I was confronted by a man named Marvel after my last appointment. He
said he was a Hollywood screenwriter.”
“He
has been stalking me for some time, Mr. Kessler. I know that sounds
like paranoia, but I can assure you it's not.” He snapped his
fingers, and Albert set him on that medium-priced couch, and from
somewhere below found restraints for him. Dr. Dexter looped behind
Kessler, to where he couldn't see him, and he began to rummage
through something. Kessler flashed back to his dreams—to Dr.
Melcher and his kit of plastic surgery tools for cutting, clipping,
and rearranging faces. It didn't help that Dr. Melcher was also
Kessler.
“There
is something else I need from you, Kessler,” Dexter said. “It
will work out for you. Perhaps you will get to see your Virginia.”

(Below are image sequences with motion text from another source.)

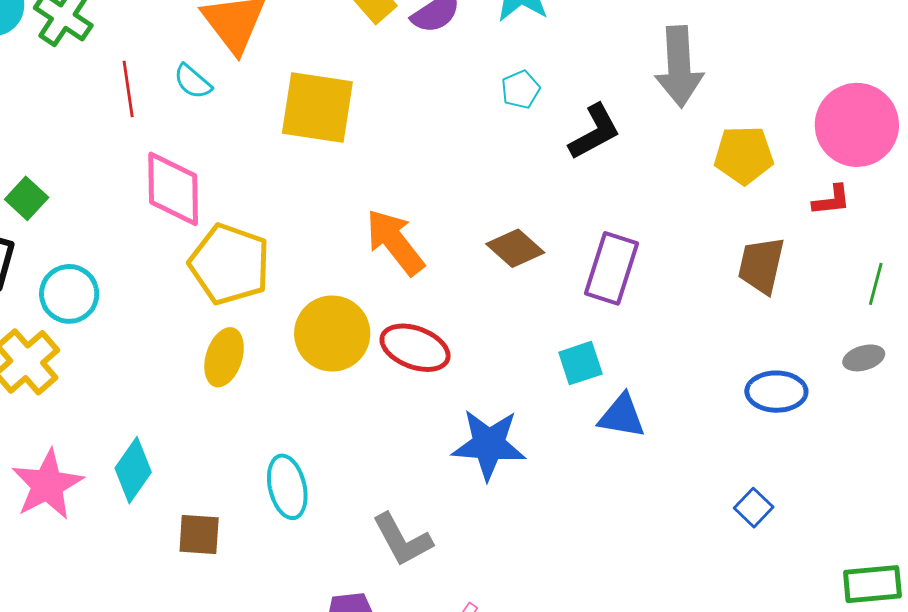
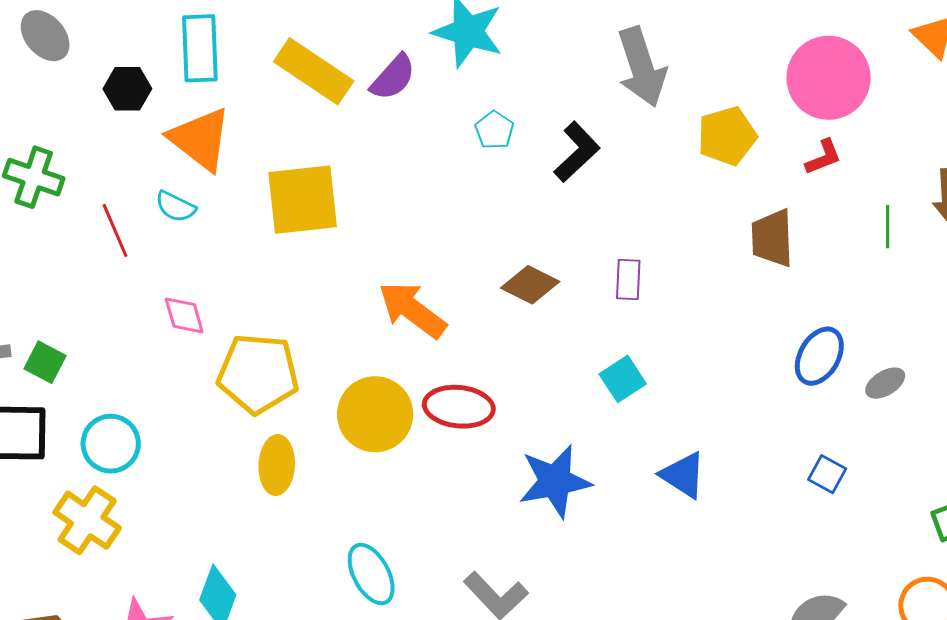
pink diamond: (173, 189) -> (184, 315), size x0.6
purple rectangle: (611, 268) -> (628, 279), size x0.6
gray ellipse: (864, 358) -> (885, 383), moved
blue ellipse: (776, 392) -> (819, 356), turned -46
blue triangle: (622, 416) -> (683, 475), moved, turned 38

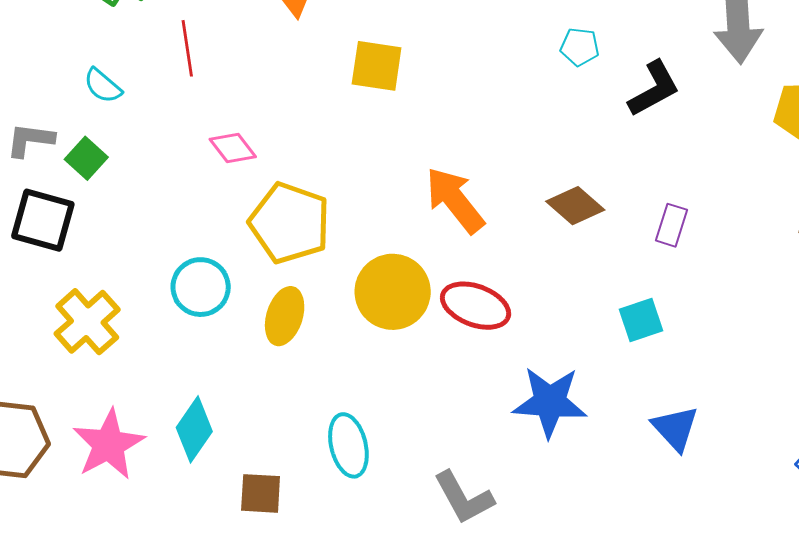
cyan pentagon: (494, 130) -> (580, 47), turned 30
yellow square: (303, 200) -> (377, 66), size x0.7
cyan semicircle: (176, 207) -> (103, 86), moved
pink diamond: (184, 315) -> (233, 148), turned -36
cyan circle: (111, 444) -> (201, 287), moved

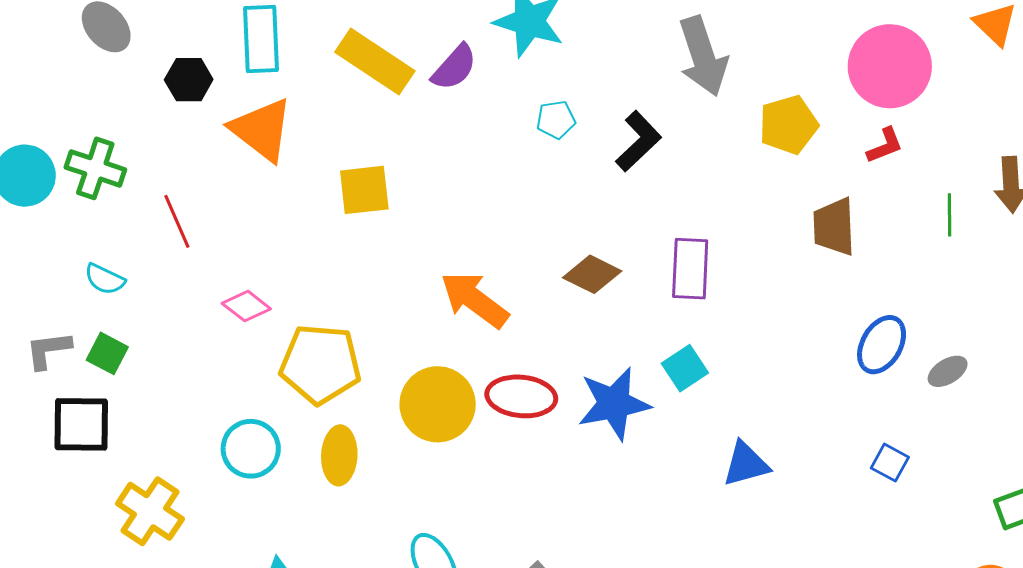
purple rectangle: (672, 225) -> (690, 269), size x1.5
blue star: (550, 402) -> (614, 404), moved
blue triangle: (675, 428) -> (746, 464), turned -48

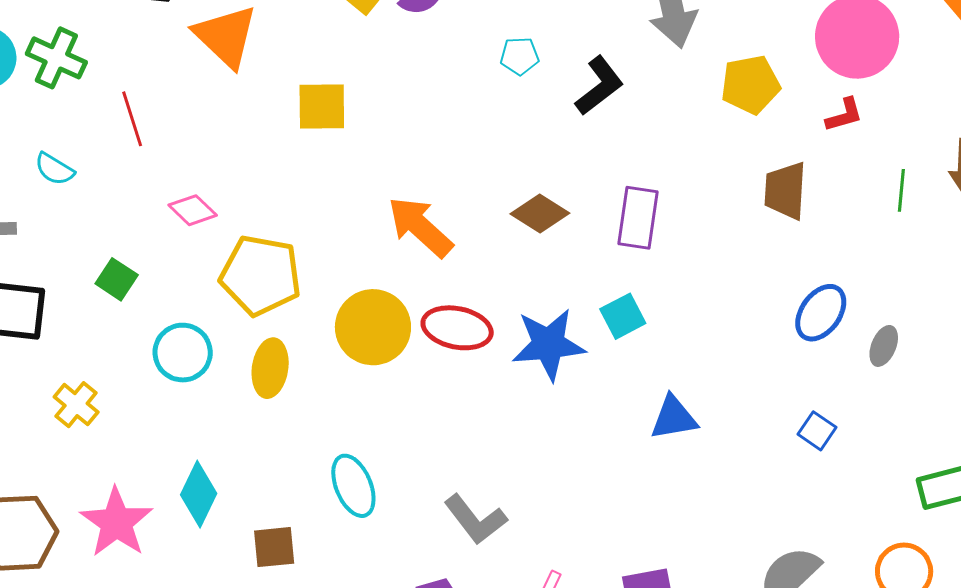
green square: (107, 353) -> (117, 279), moved
gray ellipse: (948, 371) -> (884, 346), turned -42
yellow cross: (150, 511) -> (76, 405), size x0.7

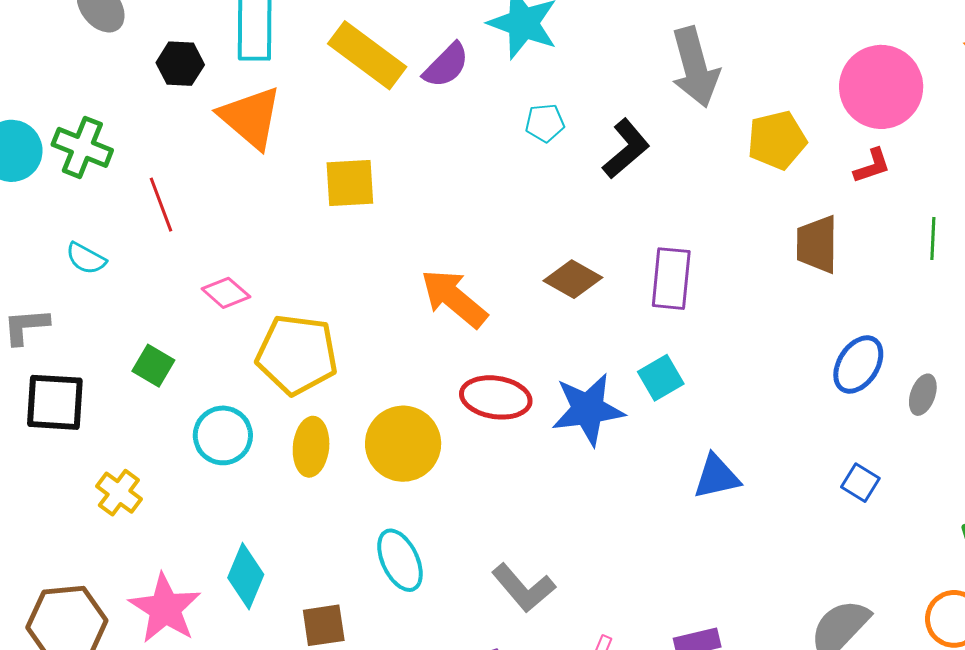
yellow circle: (373, 327) -> (403, 444), moved

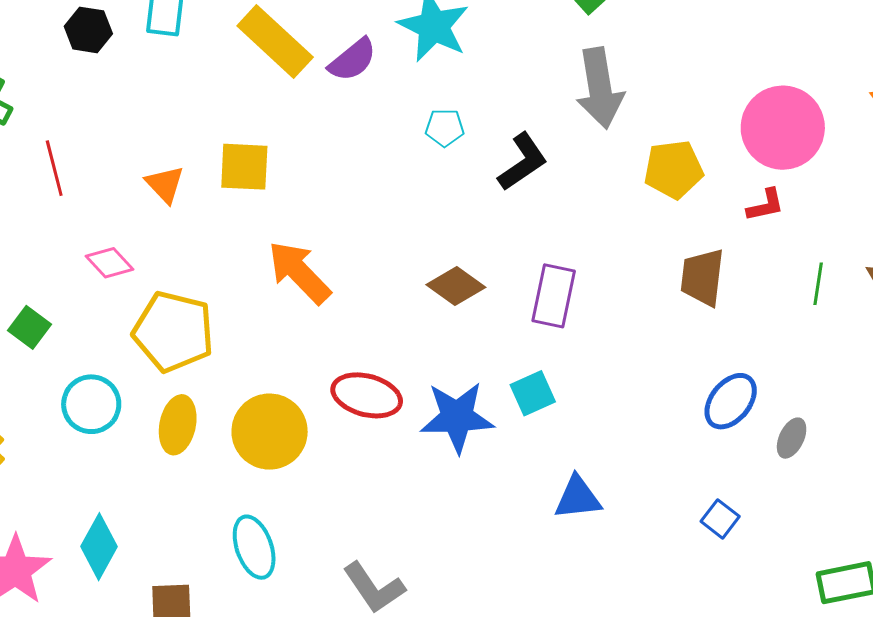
orange triangle: (251, 117) -> (165, 184), moved, size x0.6
orange arrow: (454, 298) -> (299, 272), moved

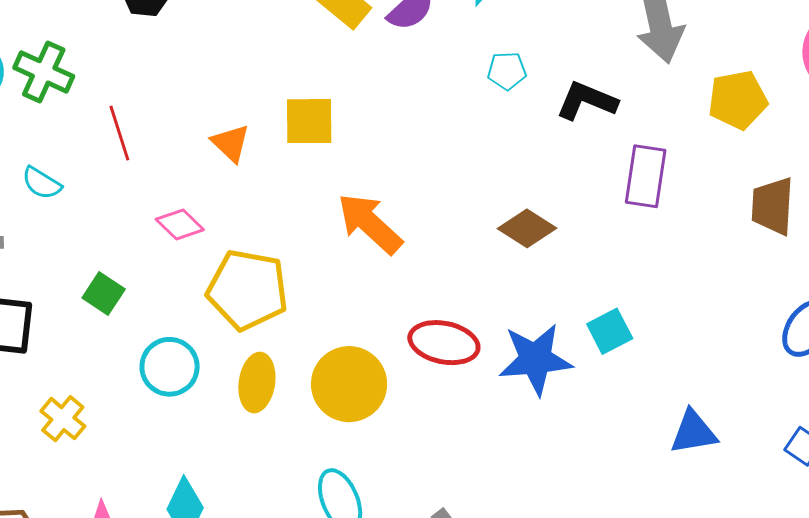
black L-shape: (523, 162) -> (587, 101), turned -120
purple rectangle: (554, 296) -> (646, 176), moved
blue triangle: (578, 498) -> (693, 432), moved

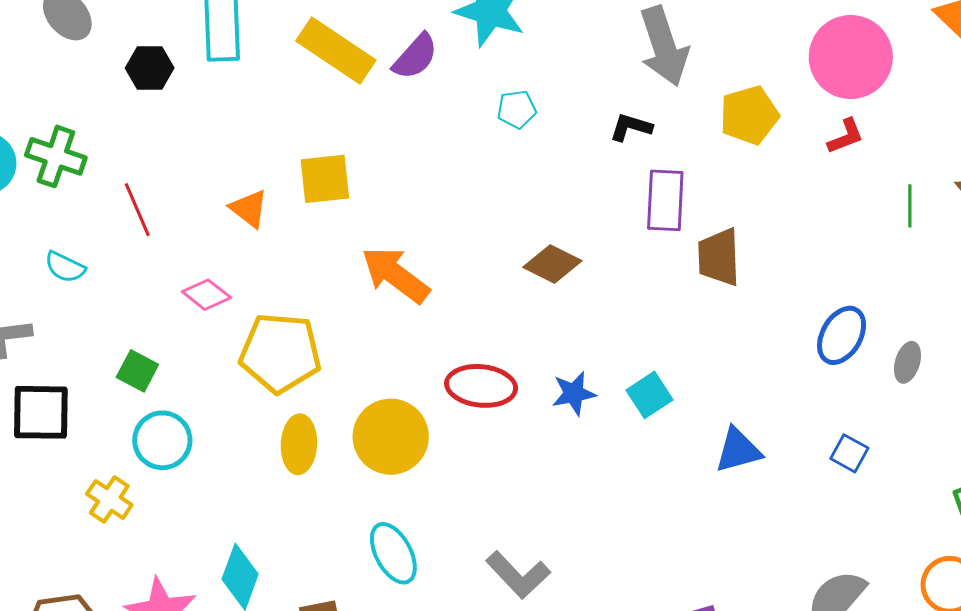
black L-shape: (587, 101) -> (631, 127), moved, size x0.7
brown trapezoid: (772, 206) -> (719, 257), moved
cyan square: (610, 331) -> (650, 395), moved
blue star: (535, 359) -> (574, 393), size x0.6
cyan circle: (170, 367) -> (162, 440), moved

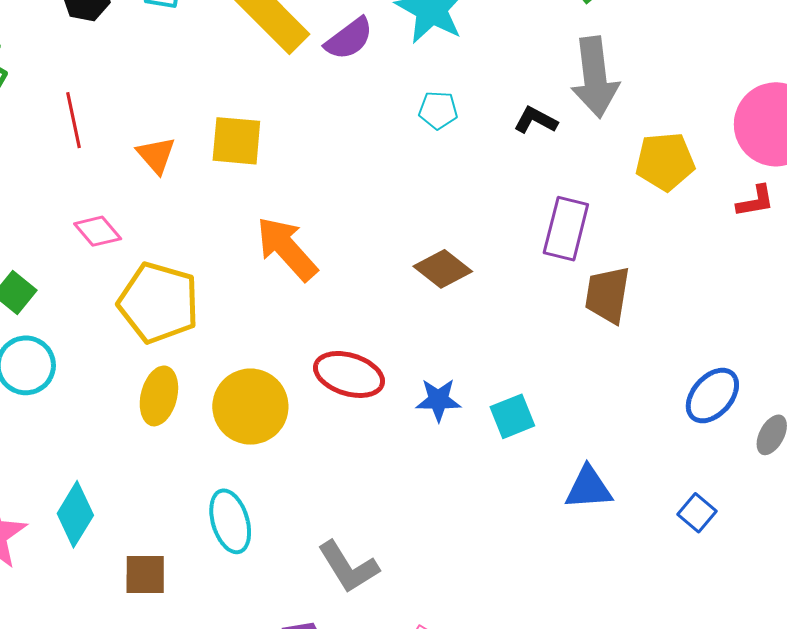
black L-shape: (631, 127) -> (536, 120), moved
red line: (137, 210) -> (73, 120), moved

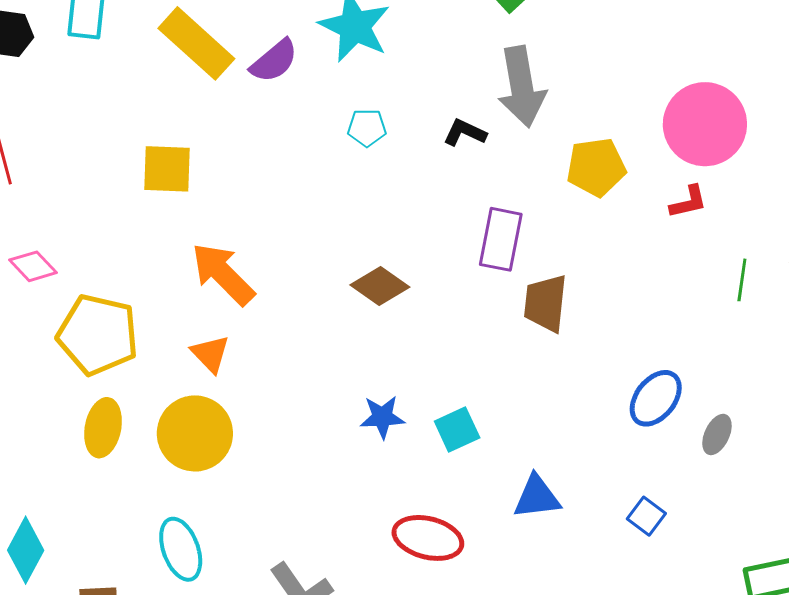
orange triangle: (156, 155) -> (210, 354), moved
red ellipse: (349, 374) -> (428, 538), moved

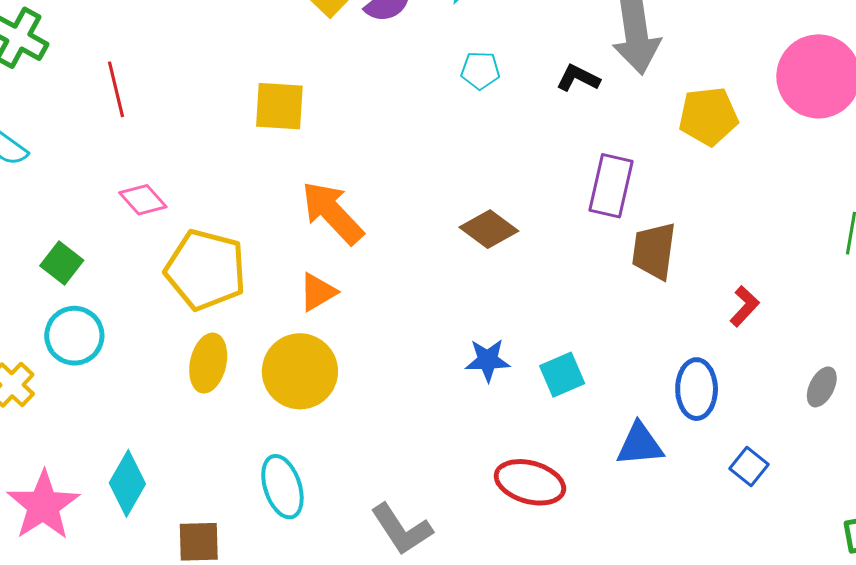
red L-shape: (688, 202) -> (744, 306), moved, turned -36
orange triangle: (210, 354) -> (318, 292), turned 42
blue ellipse: (656, 398) -> (697, 389), moved, turned -40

Metal slid over Kessler's scalp, ears, temples. “I need you to wear
this helmet for me.”
---
3.
There is no New York City library holding a book by this name.
4.
It was an intriguing coincidence that Kessler's Dr. Dexter was also
an alumnus of my alma mater. Both Dr. MacCarron and I attended
university there—in fact, that was where we met. We were some of
the older students of our graduating class. Many in there had gained
their Bachelor's degrees at sixteen—she and I had to wait till
nineteen. (I think I lied. I think I was twenty.) We met in
Introduction to Imaginal Manipulations, which, if you did not go to
Old Spooky, you may not know as the general idea of using magical
thinking to alter reality. In particular, it involves using
literature as an incantation through which one's inherent psionic
field begins to manipulate physical matter. Truth be told, I hardly
remember the class, because I was only in it to satisfy my literature
credit. Once Vivian and I commenced our relationship we found
ourselves distracted by everything but that class. Certainly we were
among the many who learned the truth behind the nickname for the
college, like when we saved the Junior Varsity Badminton Team from
the reptilian crea—I digress. None of this will be relevant to the
final draft of this monograph. I just wanted to think about Vivian.
Such a strong-willed and independent woman, a true pioneer of her
age. She is many years gone now, and too often I can't remember if I
had the dreams when she was here. I think I did. I must have.